§ Task statement
Output each entry that follows exactly. Images stay out.

§ Extracted page text data
►

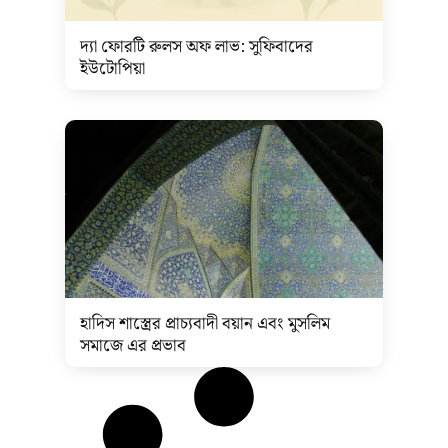
দ্যা ফোরটি রুলস অফ লাভ: সুফিবাদের
ইউটোপিয়া
হাদিস শাস্ত্রের প্রাচ্যবাদী বয়ান এবং মুসলিম
সমাজে এর প্রভাব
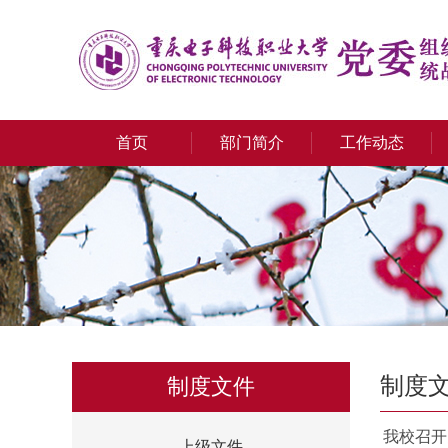
首页
部门简介
工作动态
制度
制度文件
我校召开
上级文件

◄

§ Exercise output
দ্যা ফোরটি রুলস অফ লাভ: সুফিবাদের
ইউটোপিয়া
হাদিস শাস্ত্রের প্রাচ্যবাদী বয়ান এবং মুসলিম
সমাজে এর প্রভাব
首页
部门简介
工作动态
制度
制度文件
我校召开
上级文件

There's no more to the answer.